Exercise goal: Return the lines of the data below starting at the one holding "Konfiguracja zgód" and ending at the one holding "nya´da İslam´ın tarihçesine", word for word, leaving every picture out.
START Material supplied
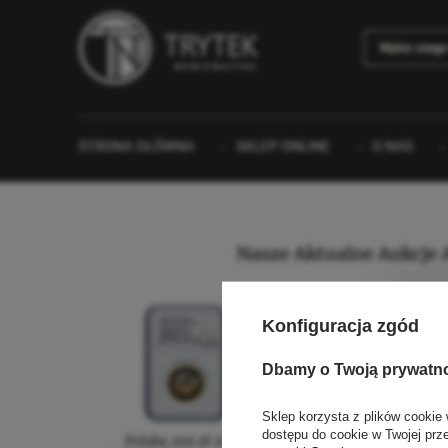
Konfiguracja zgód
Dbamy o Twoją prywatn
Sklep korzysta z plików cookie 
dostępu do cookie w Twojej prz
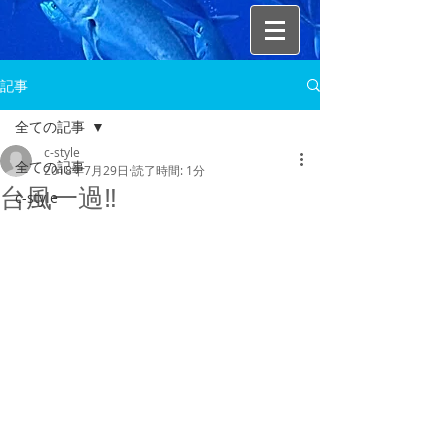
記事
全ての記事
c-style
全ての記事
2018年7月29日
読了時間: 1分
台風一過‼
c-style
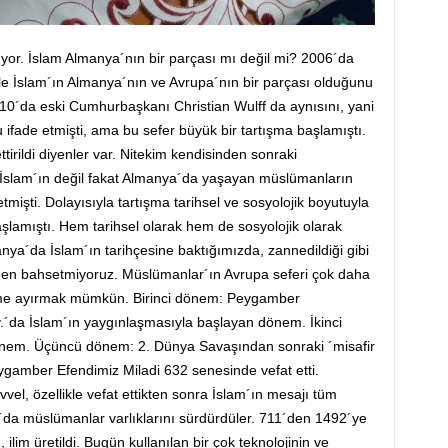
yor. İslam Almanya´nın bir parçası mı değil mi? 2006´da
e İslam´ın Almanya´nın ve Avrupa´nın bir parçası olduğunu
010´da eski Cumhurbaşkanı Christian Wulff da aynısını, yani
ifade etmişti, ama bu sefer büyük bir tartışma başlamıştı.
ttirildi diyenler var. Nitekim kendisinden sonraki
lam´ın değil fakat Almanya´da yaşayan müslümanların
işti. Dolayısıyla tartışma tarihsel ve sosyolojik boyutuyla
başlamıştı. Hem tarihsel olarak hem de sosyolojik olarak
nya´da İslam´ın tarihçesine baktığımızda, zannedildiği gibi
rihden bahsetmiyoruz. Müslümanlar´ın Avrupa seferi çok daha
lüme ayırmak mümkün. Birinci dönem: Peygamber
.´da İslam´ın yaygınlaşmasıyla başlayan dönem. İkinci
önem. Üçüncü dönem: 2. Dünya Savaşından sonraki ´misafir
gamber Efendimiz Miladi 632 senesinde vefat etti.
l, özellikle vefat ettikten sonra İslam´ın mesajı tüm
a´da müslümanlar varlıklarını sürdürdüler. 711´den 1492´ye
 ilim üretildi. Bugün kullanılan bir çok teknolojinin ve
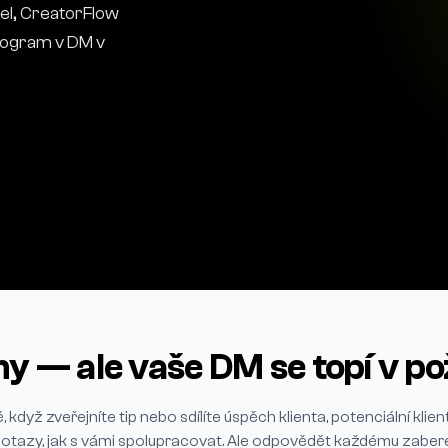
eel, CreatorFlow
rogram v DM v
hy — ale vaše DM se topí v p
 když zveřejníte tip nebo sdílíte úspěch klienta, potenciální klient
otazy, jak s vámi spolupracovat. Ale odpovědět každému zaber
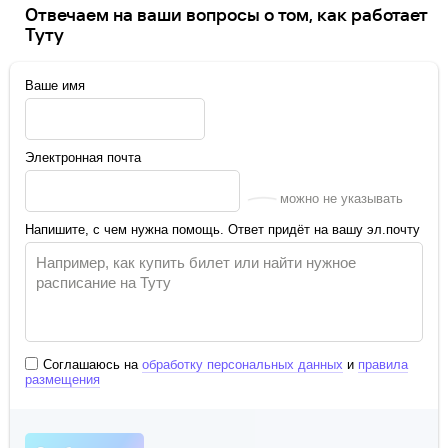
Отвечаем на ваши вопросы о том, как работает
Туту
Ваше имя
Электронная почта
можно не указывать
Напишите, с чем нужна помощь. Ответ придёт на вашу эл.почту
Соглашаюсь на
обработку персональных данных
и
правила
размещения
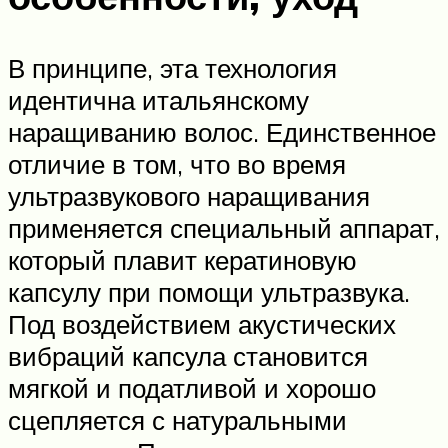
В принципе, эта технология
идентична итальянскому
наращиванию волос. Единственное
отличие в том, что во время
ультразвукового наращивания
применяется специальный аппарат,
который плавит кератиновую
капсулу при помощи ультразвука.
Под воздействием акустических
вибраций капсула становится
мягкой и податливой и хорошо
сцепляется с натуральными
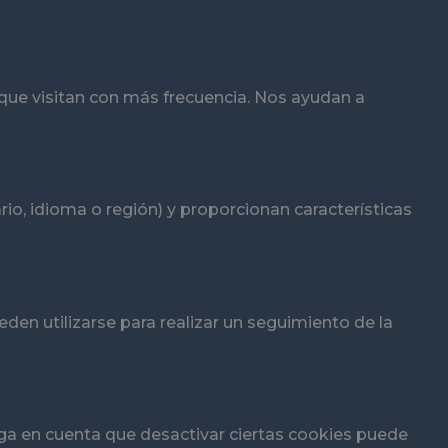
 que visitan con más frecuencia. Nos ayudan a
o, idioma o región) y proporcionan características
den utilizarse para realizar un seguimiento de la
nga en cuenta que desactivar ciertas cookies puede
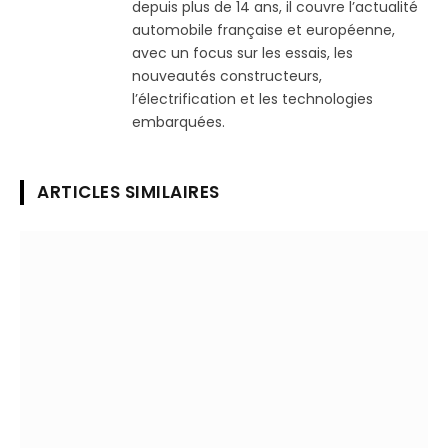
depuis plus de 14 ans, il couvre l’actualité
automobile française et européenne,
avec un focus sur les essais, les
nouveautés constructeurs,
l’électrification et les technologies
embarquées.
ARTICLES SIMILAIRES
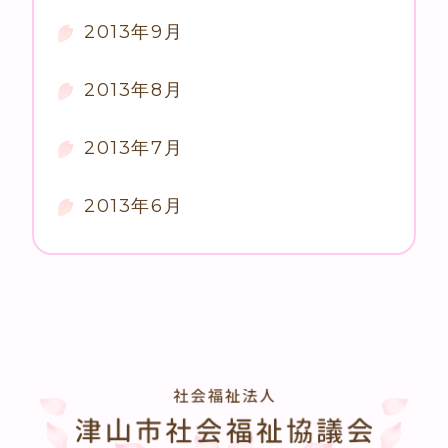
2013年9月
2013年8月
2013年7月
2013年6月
END Material supplied
START Material supplied
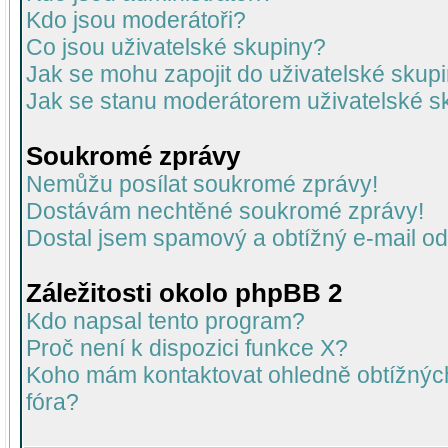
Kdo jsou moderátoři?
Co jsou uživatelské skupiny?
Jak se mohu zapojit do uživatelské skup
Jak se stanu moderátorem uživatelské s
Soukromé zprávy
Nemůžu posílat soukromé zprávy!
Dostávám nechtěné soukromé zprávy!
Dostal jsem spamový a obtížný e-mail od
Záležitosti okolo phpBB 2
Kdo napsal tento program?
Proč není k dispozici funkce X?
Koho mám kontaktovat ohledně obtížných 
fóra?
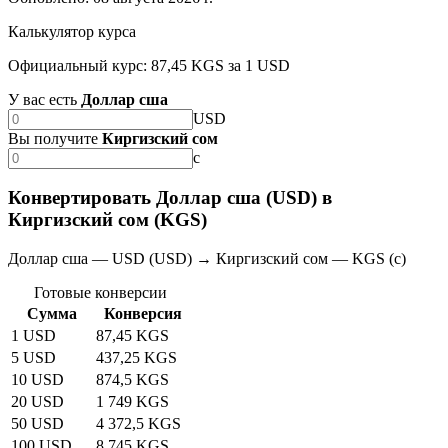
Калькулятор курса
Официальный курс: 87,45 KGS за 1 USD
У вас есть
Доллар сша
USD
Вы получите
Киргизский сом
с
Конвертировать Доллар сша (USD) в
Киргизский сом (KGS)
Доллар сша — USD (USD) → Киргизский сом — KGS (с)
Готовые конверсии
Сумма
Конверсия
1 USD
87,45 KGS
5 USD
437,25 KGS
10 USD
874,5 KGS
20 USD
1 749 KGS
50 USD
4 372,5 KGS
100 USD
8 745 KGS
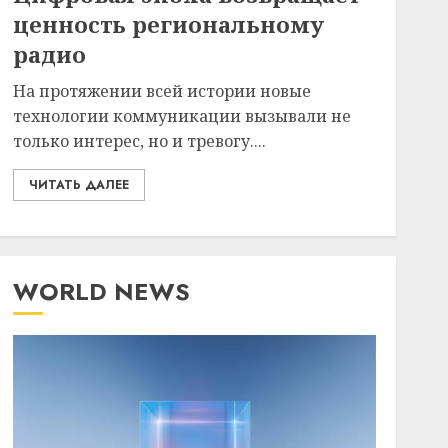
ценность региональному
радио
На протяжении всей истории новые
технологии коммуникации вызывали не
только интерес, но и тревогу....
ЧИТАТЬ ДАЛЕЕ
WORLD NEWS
END Material supplied
START Material supplied
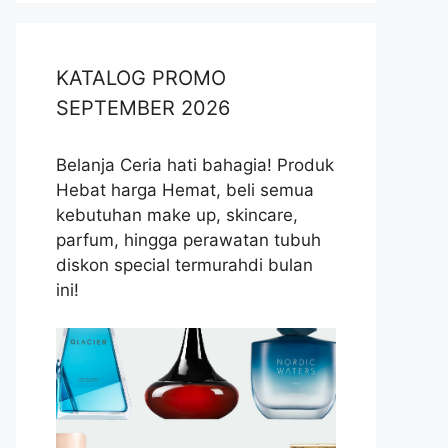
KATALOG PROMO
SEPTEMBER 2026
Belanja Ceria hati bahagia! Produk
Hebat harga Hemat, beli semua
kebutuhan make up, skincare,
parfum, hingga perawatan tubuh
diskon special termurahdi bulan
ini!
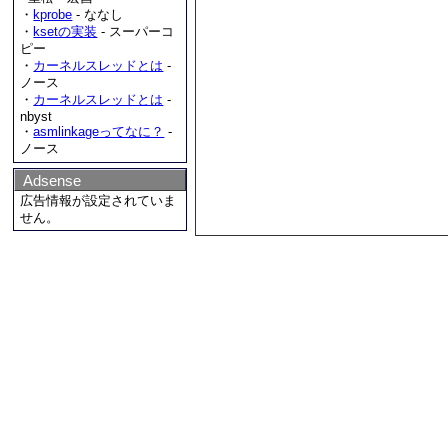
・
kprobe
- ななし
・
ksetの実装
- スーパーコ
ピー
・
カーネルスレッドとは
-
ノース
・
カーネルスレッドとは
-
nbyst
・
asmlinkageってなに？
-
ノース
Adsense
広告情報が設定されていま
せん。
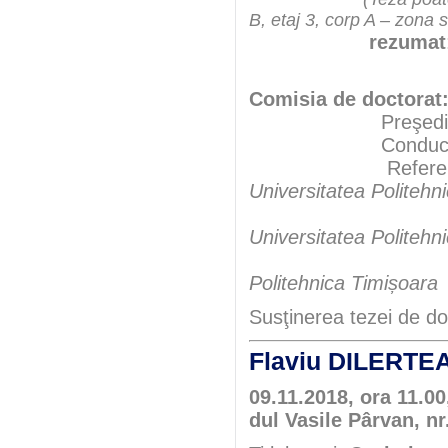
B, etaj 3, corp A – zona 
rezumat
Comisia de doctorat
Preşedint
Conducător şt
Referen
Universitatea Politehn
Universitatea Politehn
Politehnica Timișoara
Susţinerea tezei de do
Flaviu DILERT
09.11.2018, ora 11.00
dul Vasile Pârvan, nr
END Material supplied
Exercise result:
Konfiguracja zgód
Dbamy o Twoją prywatn
Sklep korzysta z plików cookie 
dostępu do cookie w Twojej prz
記事
全ての記事
c-style
全ての記事
2018年7月29日
読了時間: 1分
台風一過‼
c-style
yor. İslam Almanya´nın bir parçası mı değil mi? 2006´da
e İslam´ın Almanya´nın ve Avrupa´nın bir parçası olduğunu
010´da eski Cumhurbaşkanı Christian Wulff da aynısını, yani
ifade etmişti, ama bu sefer büyük bir tartışma başlamıştı.
ttirildi diyenler var. Nitekim kendisinden sonraki
lam´ın değil fakat Almanya´da yaşayan müslümanların
işti. Dolayısıyla tartışma tarihsel ve sosyolojik boyutuyla
başlamıştı. Hem tarihsel olarak hem de sosyolojik olarak
nya´da İslam´ın tarihçesine baktığımızda, zannedildiği gibi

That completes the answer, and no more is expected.